Q. In Millikans oil drop experiment, an oil drop of radius $r$ and charge $q$ is held in equilibrium between plates of a parallel plate capacitor when the potential difference is $V$. To keep a drop of radius $2 r$ with charge $2q$ in equilibrium between the plates, the potential difference required is :
J & K CETJ & K CET 2001
Solution:
In Millikans oil drop experiment, in order that the drop stays stationary force due to electric field should equal to gravitational force.

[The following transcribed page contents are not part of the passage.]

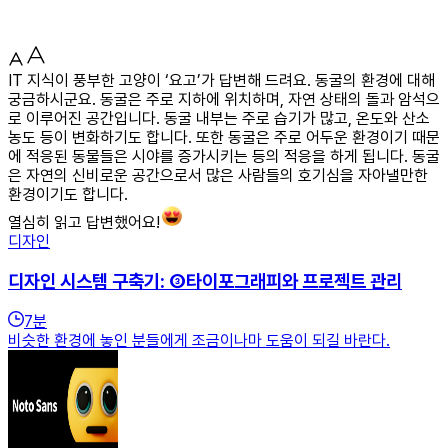
IT 지식이 풍부한 고양이 ‘요고’가 답변해 드려요. 동굴의 환경에 대해
궁금하시군요. 동굴은 주로 지하에 위치하며, 자연 상태의 돌과 암석으
로 이루어진 공간입니다. 동굴 내부는 주로 습기가 많고, 온도와 산소
농도 등이 변화하기도 합니다. 또한 동굴은 주로 어두운 환경이기 때문
에 적응된 동물들은 시야를 증가시키는 등의 적응을 하게 됩니다. 동굴
은 자연의 신비로운 공간으로서 많은 사람들의 호기심을 자아낼만한
환경이기도 합니다.
열심히 읽고 답변했어요!
디자인
디자인 시스템 구축기: ③타이포그래피와 프로젝트 관리
7
분
비슷한 환경에 놓인 분들에게 조금이나마 도움이 되길 바란다.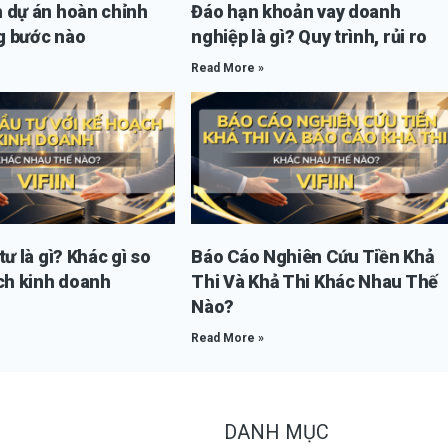
 dự án hoàn chỉnh
Đáo hạn khoản vay doanh
 bước nào
nghiệp là gì? Quy trình, rủi ro
Read More »
ư là gì? Khác gì so
Báo Cáo Nghiên Cứu Tiền Khả
ch kinh doanh
Thi Và Khả Thi Khác Nhau Thế
Nào?
Read More »
DANH MỤC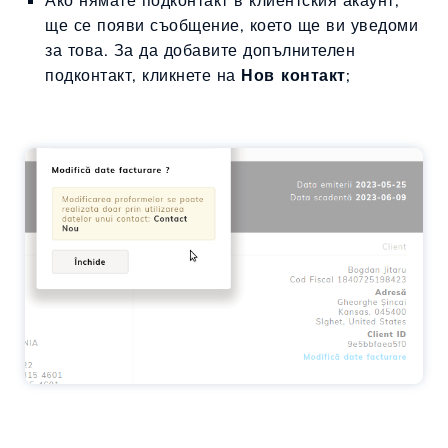
Ако нямате подконтакт в клиентския акаунт,
ще се появи съобщение, което ще ви уведоми
за това. За да добавите допълнителен
подконтакт, кликнете на
Нов контакт
;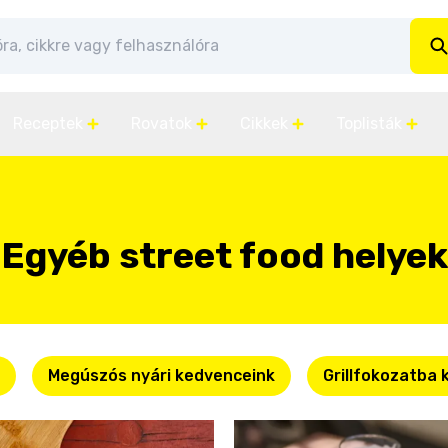
Receptek
Rovatok
Cikkek
Toplisták
Egyéb street food helyek
Megúszós nyári kedvenceink
Grillfokozatba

$\therefore F=q E=m g \ldots$ (i)
Also, mass $=$ volume $\times$ density
$m=\frac{4}{3} \pi r^{3} \rho$ and $E=\frac{V}{d}$
Hence, Eq. (i), becomes
$\frac{4}{3} \pi r^{3} \rho g=q \cdot \frac{V}{d} $
$\therefore \frac{V_{1}}{V_{2}}=\left(\frac{r_{1}}{r_{2}}\right)^{3}\left(\frac{q_{2}}{q_{1}}\right)$
Given, $r_{2}=2 r, r_{1}=r, q_{2}=2 q, q_{1}=q$
$ \therefore \frac{V_{1}}{V_{2}}=\left(\frac{r}{2 r}\right)^{3}\left(\frac{q_{2}}{q_{1}}\right)$
$ \therefore V_{2}=4 V_{1}=4 V(\therefore V_{1}=V$ (given))